Because of that, I was lamenting the trip's end before it even began. So when it did end, I had a bit of a comedic breakdown. Every song seemed meaningful. Every piece of bacon seemed like my last. It was time to get organized again (or, maybe organized for the first time is more like it). It was time to stop eating everything in sight. It was time to return to what sometimes feels like a taxing work schedule. Hey, I'll take working over not working, but after a few months of regular output, professional stress has become less of a novel and welcome feeling to me. Now it just manifests as plain old, regular stress.

That's ok, though, because I've always felt that stressful situations are good impetus to change your life for the better. Maybe you need a new daily schedule! Or to clean out your desk! Maybe you need a new fitness regime! I love the promise of those ideas.

And that's usually how I've dealt with the end of great vacations. I've switched it up a bit, or planned something exciting. I think that's part of a vacation does: it energizes you for something new.

The difference at this stage of me and J's life is that we're on the brink of a LOT of new things, at least potentially. As he finishes up his post-doc, we will be thinking about what's next.
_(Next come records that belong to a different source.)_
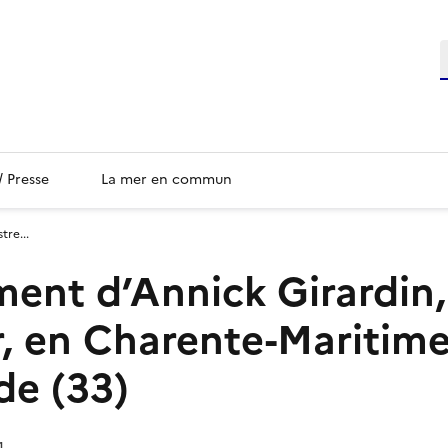
/ Presse
La mer en commun
re...
ent d’Annick Girardin,
, en Charente-Maritime 
de (33)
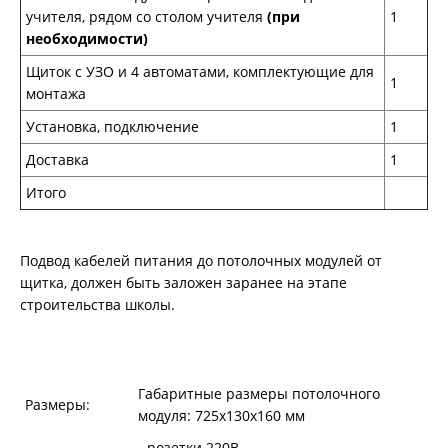
учителя, рядом со столом учителя
(при
1
необходимости)
Щиток с УЗО и 4 автоматами, комплектующие для
1
монтажа
Установка, подключение
1
Доставка
1
Итого
Подвод кабелей питания до потолочных модулей от
щитка, должен быть заложен заранее на этапе
строительства школы.
Габаритные размеры потолочного
Размеры:
модуля: 725х130х160 мм
- розетки 220В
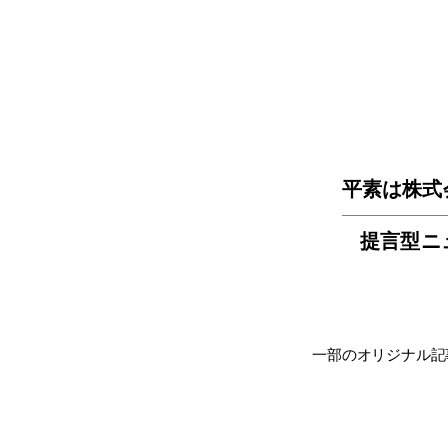
平素は株式
提言型ニ
一部のオリジナル記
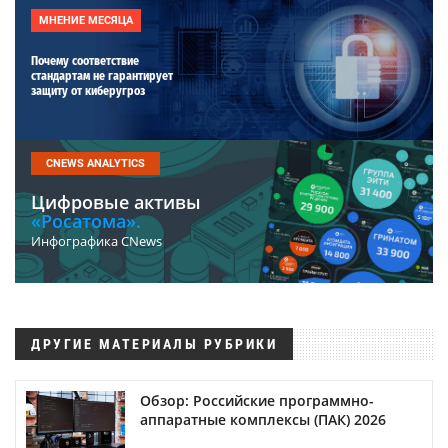
МНЕНИЕ МЕСЯЦА
Почему соответствие
стандартам не гарантирует
защиту от киберугроз
CNEWS ANALYTICS
Цифровые активы
«Росатома».
Инфографика CNews
ДРУГИЕ МАТЕРИАЛЫ РУБРИКИ
Обзор: Российские программно-
аппаратные комплексы (ПАК) 2026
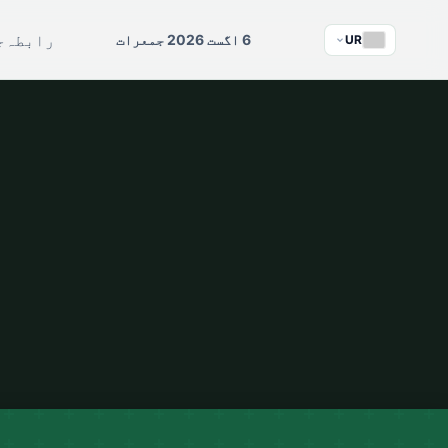
رابطہ
ج
6 اگست 2026 جمعرات
UR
Including new jobs and a whole new place to live, maybe. It's both scary and exciting, but most of all - for me at least - it's unsettling. I'm constantly on guard regarding my emotions; if I'm feeling in love with New Haven, I'm careful not to love it too much. When I talk to people about places they've lived, I'm overwhelmed with the details - the places, colors, pros and cons - in their stories.

So what I'm trying to do is convince myself that not knowing what's next is good. That we're on the brink of a million exciting things, whether that means new things here, or new things somewhere else. Our vacation was a chance to stop worrying about the routine parts of our life, and also to stop worrying about these bigger issues.

Now that we're back, it's game on. It feels better to admit that there's a lot to think about rather than utter my normal refrain, "Well, we'll see what happens." So, people: there's a lot to think about. Thanks to the beach, and our family and eating shameful amounts of refined sugar without guilt, I am rested and ready to plan.